[Dataset entries]
------------------------

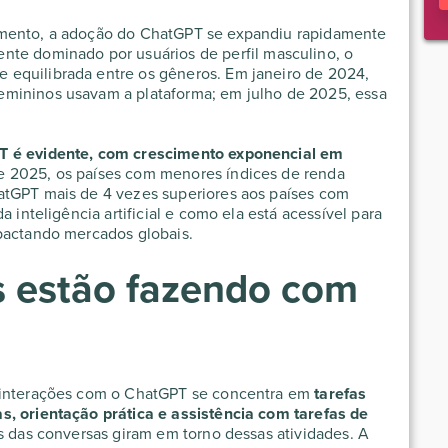
amento, a adoção do ChatGPT se expandiu rapidamente
mente dominado por usuários de perfil masculino, o
equilibrada entre os gêneros. Em janeiro de 2024,
mininos usavam a plataforma; em julho de 2025, essa
T é evidente, com crescimento exponencial em
e 2025, os países com menores índices de renda
atGPT mais de 4 vezes superiores aos países com
a inteligência artificial e como ela está acessível para
mpactando mercados globais.
s estão fazendo com
s interações com o ChatGPT se concentra em
tarefas
s, orientação prática e assistência com tarefas de
s das conversas giram em torno dessas atividades. A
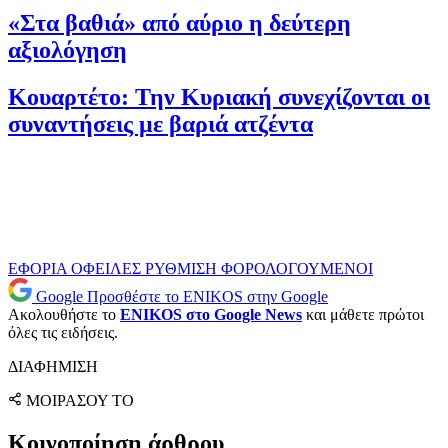
«Στα βαθιά» από αύριο η δεύτερη
αξιολόγηση
Κουαρτέτο: Την Κυριακή συνεχίζονται οι
συναντήσεις με βαριά ατζέντα
ΕΦΟΡΙΑ
ΟΦΕΙΛΕΣ
ΡΥΘΜΙΣΗ
ΦΟΡΟΛΟΓΟΥΜΕΝΟΙ
Google
Προσθέστε το ENIKOS στην Google
Ακολουθήστε το
ENIKOS στο Google News
και μάθετε πρώτοι
όλες τις ειδήσεις.
ΔΙΑΦΗΜΙΣΗ
ΜΟΙΡΑΣΟΥ ΤΟ
Κοινοποίηση άρθρου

------------------------

* _TASK GOAL_
Copy out exactly the lines between the line that contains "s interações com o ChatGPT se concentra em" and the last line of the records, both ends included; leave out every picture.

* _TASK OUTPUT_
s interações com o ChatGPT se concentra em
tarefas
s, orientação prática e assistência com tarefas de
s das conversas giram em torno dessas atividades. A
«Στα βαθιά» από αύριο η δεύτερη
αξιολόγηση
Κουαρτέτο: Την Κυριακή συνεχίζονται οι
συναντήσεις με βαριά ατζέντα
ΕΦΟΡΙΑ
ΟΦΕΙΛΕΣ
ΡΥΘΜΙΣΗ
ΦΟΡΟΛΟΓΟΥΜΕΝΟΙ
Google
Προσθέστε το ENIKOS στην Google
Ακολουθήστε το
ENIKOS στο Google News
και μάθετε πρώτοι
όλες τις ειδήσεις.
ΔΙΑΦΗΜΙΣΗ
ΜΟΙΡΑΣΟΥ ΤΟ
Κοινοποίηση άρθρου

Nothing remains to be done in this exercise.